--- Records shown Enclosed Below ---

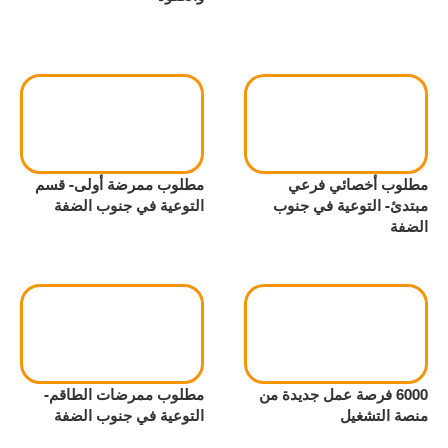
مطلوب أخصائي فرعي
مطلوب ممرضة أولى- قسم
مبتدئ- التوعية في جنوب
التوعية في جنوب الضفة
الضفة
6000 فرصة عمل جديدة من
مطلوب ممرضات الطاقم-
منصة التشغيل
التوعية في جنوب الضفة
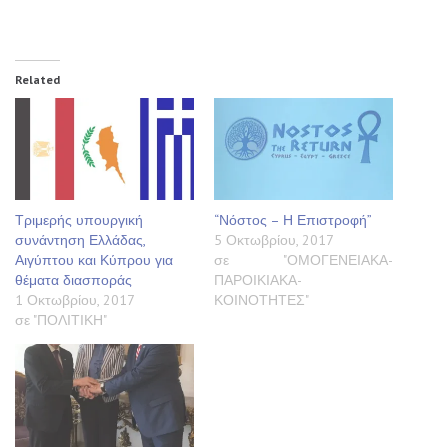
Related
Τριμερής υπουργική
“Νόστος – Η Επιστροφή”
συνάντηση Ελλάδας,
5 Οκτωβρίου, 2017
Αιγύπτου και Κύπρου για
σε "ΟΜΟΓΕΝΕΙΑΚΑ-
θέματα διασποράς
ΠΑΡΟΙΚΙΑΚΑ-
1 Οκτωβρίου, 2017
ΚΟΙΝΟΤΗΤΕΣ"
σε "ΠΟΛΙΤΙΚΗ"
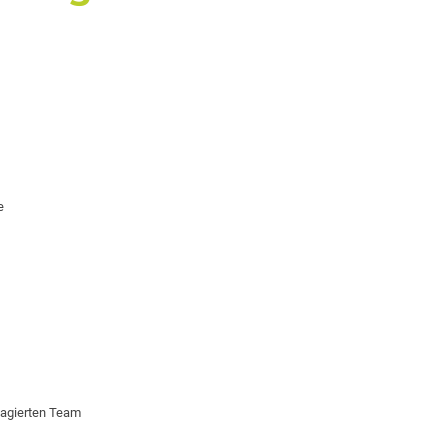
e
gagierten Team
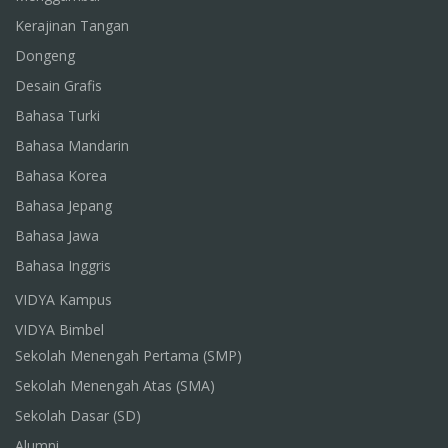
Kerajinan Tangan
Dongeng
Desain Grafis
Bahasa Turki
Bahasa Mandarin
Bahasa Korea
Bahasa Jepang
Bahasa Jawa
Bahasa Inggris
VIDYA Kampus
VIDYA Bimbel
Sekolah Menengah Pertama (SMP)
Sekolah Menengah Atas (SMA)
Sekolah Dasar (SD)
Alumni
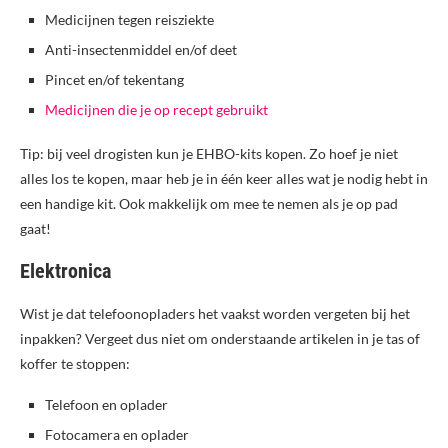
Medicijnen tegen reisziekte
Anti-insectenmiddel en/of deet
Pincet en/of tekentang
Medicijnen die je op recept gebruikt
Tip: bij veel drogisten kun je EHBO-kits kopen. Zo hoef je niet
alles los te kopen, maar heb je in één keer alles wat je nodig hebt in
een handige kit. Ook makkelijk om mee te nemen als je op pad
gaat!
Elektronica
Wist je dat telefoonopladers het vaakst worden vergeten bij het
inpakken? Vergeet dus niet om onderstaande artikelen in je tas of
koffer te stoppen:
Telefoon en oplader
Fotocamera en oplader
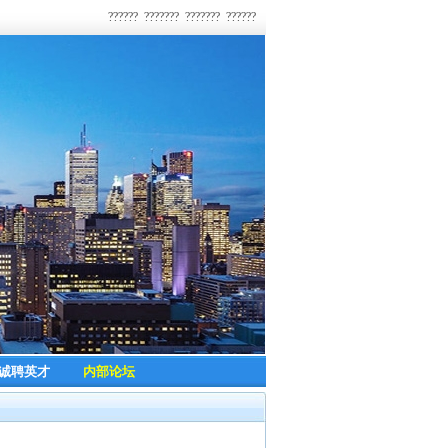
??????
???????
???????
??????
诚聘英才
内部论坛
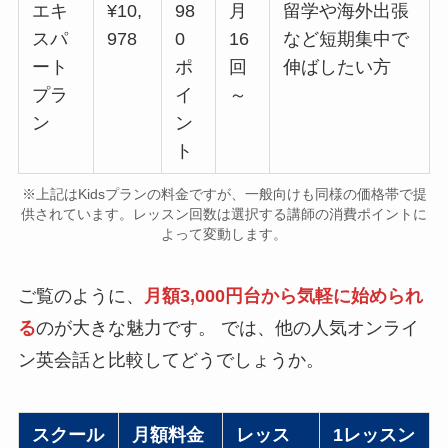
エキ
¥10,
98
月
留学や海外出張
スパ
978
0
16
など短期集中で
ート
ポ
回
伸ばしたい方
プラ
イ
～
ン
ン
ト
※上記はKidsプランの料金ですが、一般向けも同様の価格帯で提
供されています。レッスン回数は選択する講師の消費ポイントに
よって変動します。
ご覧のように、
月額3,000円台から気軽に始められ
る
のが大きな魅力です。 では、他の人気オンライ
ン英会話と比較してどうでしょうか。
スクール
月額料金
レッス
1レッスン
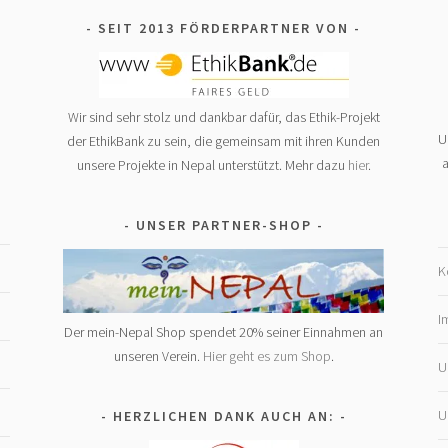
SEIT 2013 FÖRDERPARTNER VON
Wir sind sehr stolz und dankbar dafür, das Ethik-Projekt
U
der EthikBank zu sein, die gemeinsam mit ihren Kunden
a
unsere Projekte in Nepal unterstützt. Mehr dazu
hier
.
UNSER PARTNER-SHOP
K
I
Der mein-Nepal Shop spendet 20% seiner Einnahmen an
unseren Verein.
Hier geht es zum Shop
.
U
U
HERZLICHEN DANK AUCH AN:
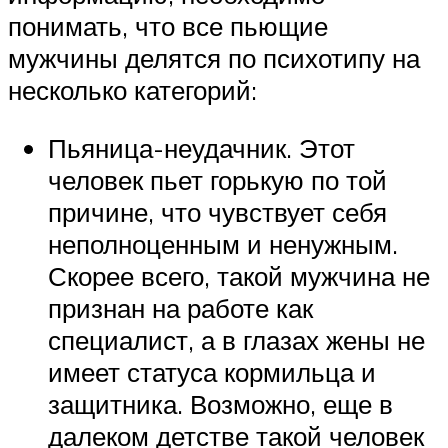
понимать, что все пьющие
мужчины делятся по психотипу на
несколько категорий:
Пьяница-неудачник. Этот
человек пьет горькую по той
причине, что чувствует себя
неполноценным и ненужным.
Скорее всего, такой мужчина не
признан на работе как
специалист, а в глазах жены не
имеет статуса кормильца и
защитника. Возможно, еще в
далеком детстве такой человек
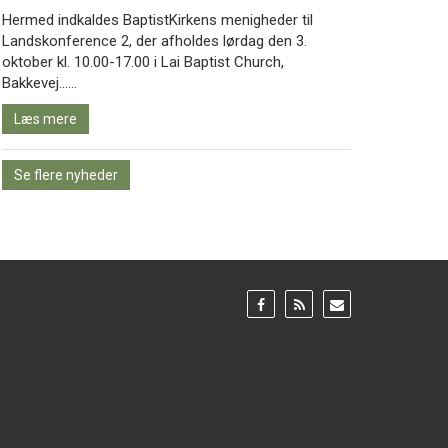
Hermed indkaldes BaptistKirkens menigheder til
Landskonference 2, der afholdes lørdag den 3.
oktober kl. 10.00-17.00 i Lai Baptist Church,
Læs
Bakkevej……
mere
Læs mere
Se flere nyheder
Gå
Gå
Gå
til:
til:
til:
Facebook
RSS
Email
feed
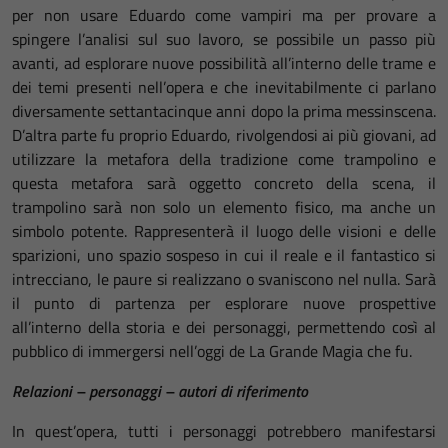
per non usare Eduardo come vampiri ma per provare a
spingere l’analisi sul suo lavoro, se possibile un passo più
avanti, ad esplorare nuove possibilità all’interno delle trame e
dei temi presenti nell’opera e che inevitabilmente ci parlano
diversamente settantacinque anni dopo la prima messinscena.
D’altra parte fu proprio Eduardo, rivolgendosi ai più giovani, ad
utilizzare la metafora della tradizione come trampolino e
questa metafora sarà oggetto concreto della scena, il
trampolino sarà non solo un elemento fisico, ma anche un
simbolo potente. Rappresenterà il luogo delle visioni e delle
sparizioni, uno spazio sospeso in cui il reale e il fantastico si
intrecciano, le paure si realizzano o svaniscono nel nulla. Sarà
il punto di partenza per esplorare nuove prospettive
all’interno della storia e dei personaggi, permettendo così al
pubblico di immergersi nell’oggi de La Grande Magia che fu.
Relazioni – personaggi – autori di riferimento
In quest’opera, tutti i personaggi potrebbero manifestarsi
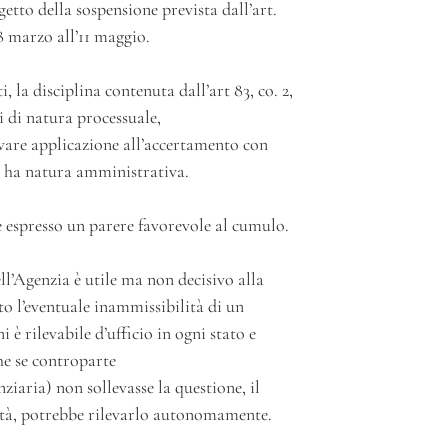
getto della sospensione prevista dall’art.
8 marzo all’11 maggio.
, la disciplina contenuta dall’art 83, co. 2,
 di natura processuale,
are applicazione all’accertamento con
to ha natura amministrativa.
 espresso un parere favorevole al cumulo.
l’Agenzia è utile ma non decisivo alla
o l’eventuale inammissibilità di un
i è rilevabile d’ufficio in ogni stato e
he se controparte
iaria) non sollevasse la questione, il
ità, potrebbe rilevarlo autonomamente.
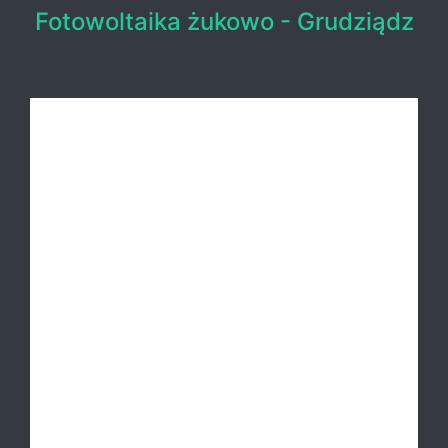
Fotowoltaika żukowo - Grudziądz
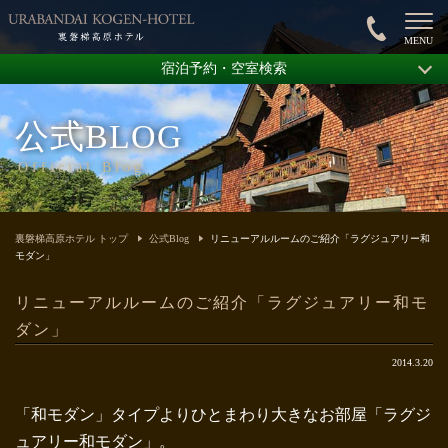
宿泊予約・空室検索
公式BLOG
Official Blog
裏磐梯高原ホテル トップ
公式Blog
リニューアルルームのご紹介「ラグジュアリー和
モダン」
リニューアルルームのご紹介「ラグジュアリー和モ
ダン」
2014.3.20
「和モダン」タイプよりひとまわり大きなお部屋「ラグジ
ュアリー和モダン」。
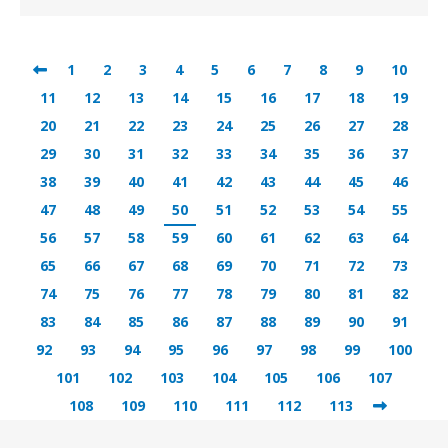
1
2
3
4
5
6
7
8
9
10
11
12
13
14
15
16
17
18
19
20
21
22
23
24
25
26
27
28
29
30
31
32
33
34
35
36
37
38
39
40
41
42
43
44
45
46
47
48
49
50
51
52
53
54
55
56
57
58
59
60
61
62
63
64
65
66
67
68
69
70
71
72
73
74
75
76
77
78
79
80
81
82
83
84
85
86
87
88
89
90
91
92
93
94
95
96
97
98
99
100
101
102
103
104
105
106
107
108
109
110
111
112
113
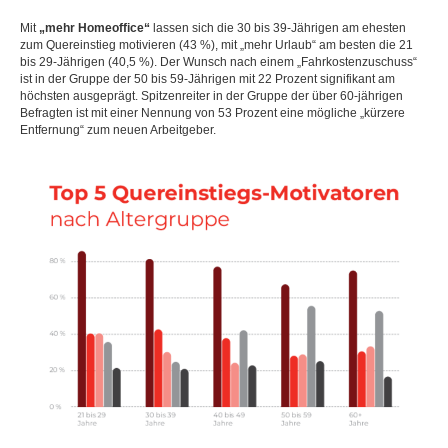
Mit
„mehr Homeoffice“
lassen sich die 30 bis 39-Jährigen am ehesten
zum Quereinstieg motivieren (43 %), mit „mehr Urlaub“ am besten die 21
bis 29-Jährigen (40,5 %). Der Wunsch nach einem „Fahrkostenzuschuss“
ist in der Gruppe der 50 bis 59-Jährigen mit 22 Prozent signifikant am
höchsten ausgeprägt. Spitzenreiter in der Gruppe der über 60-jährigen
Befragten ist mit einer Nennung von 53 Prozent eine mögliche „kürzere
Entfernung“ zum neuen Arbeitgeber.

--- End of Enclosed Records shown ---

* **Work task**: Every line of the listing that holds the string "interno" counts once. Give the total alone.

* **Answer below**: 2